10ª semana, tiempo ordinario. Sábado: Mt 5, 33-37
Jesús estaba explicando algunos mandamientos de la ley de Dios. Hoy nos trae el
evangelio una parte relativa al segundo o más bien al octavo mandamiento. Es el
enaltecimiento de la verdad. No debemos hacer juramentos en vano, sino que nuestra
vida sea sincera, actuando en la verdad, que es lo contrario de andar en la mentira.
Estas reflexiones de Jesús en el sermón de la montaña iban directamente contra el
proceder de los fariseos, que se fijaban más en lo externo y no les importaba ir contra
lo interno, que es donde, según Jesús, está principalmente la religión. Por ello la vida
religiosa de los fariseos caminaba sobre una gran mentira o falsedad. Y recordamos
que el demonio es el señor de la mentira.
Hoy nos viene a decir Jesús que, si nuestra vida camina en la verdad, no es
necesario el decir juramentos. Todos sobran. Basta con hablar con claridad: sí o no.
Jesús no se queda sólo en lo negativo, en el no jurar, sino que nuestra vida
resplandezca de claridad ante todos, como en realidad está clara ante Dios.
En primer lugar recuerda lo que ya estaba en la ley antigua: No hay que jurar en
falso. Es decir, que es pecado cuando alguien toma el nombre de Dios para testificar
una mentira. Es hacer a Dios autor de una falsedad.
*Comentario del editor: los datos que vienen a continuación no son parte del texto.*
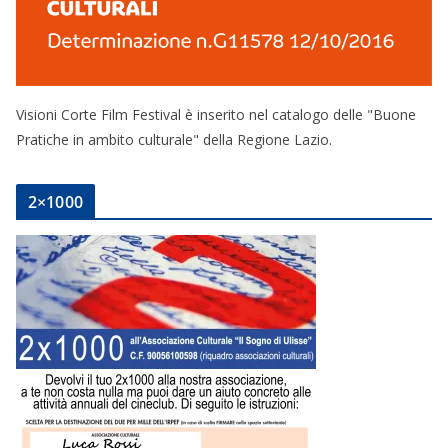
Visioni Corte Film Festival è inserito nel catalogo delle "Buone
Pratiche in ambito culturale" della Regione Lazio.
2×1000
Esto es algo así como el gran
pecado que Jesús censuraba como pecado contra el Espíritu Santo, al querer hacer a
Dios mentiroso (o tener a Jesús como príncipe de los demonios).
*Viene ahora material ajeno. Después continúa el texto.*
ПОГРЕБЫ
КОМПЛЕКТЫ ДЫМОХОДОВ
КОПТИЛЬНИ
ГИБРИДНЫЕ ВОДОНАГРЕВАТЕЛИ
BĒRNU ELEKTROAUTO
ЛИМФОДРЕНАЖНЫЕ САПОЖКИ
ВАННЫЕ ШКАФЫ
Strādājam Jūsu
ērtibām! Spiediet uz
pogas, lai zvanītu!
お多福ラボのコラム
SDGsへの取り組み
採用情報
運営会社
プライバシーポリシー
Pero hoy Jesús da un paso más. No hay que poner a Dios por testigo (eso es lo que
significa hacer un juramento) ni aunque lo que se proclame sea una verdad. Esto es
porque la verdad se debe proclamar por sí sola o por nuestra palabra, si nuestra
palabra, expresión de la vida, está en la verdad.
La mentira es algo, no sólo que abunda de una manera descarada, sino que abunda
más porque puede ser disimulada de diferentes maneras. Hay muchas cosas no dignas
que se realizan pensando sólo en rozar el mal porque la mentira no es descarada. Eso
pensaban los fariseos, ya que veían que era malo poner a Dios como testigo de algo.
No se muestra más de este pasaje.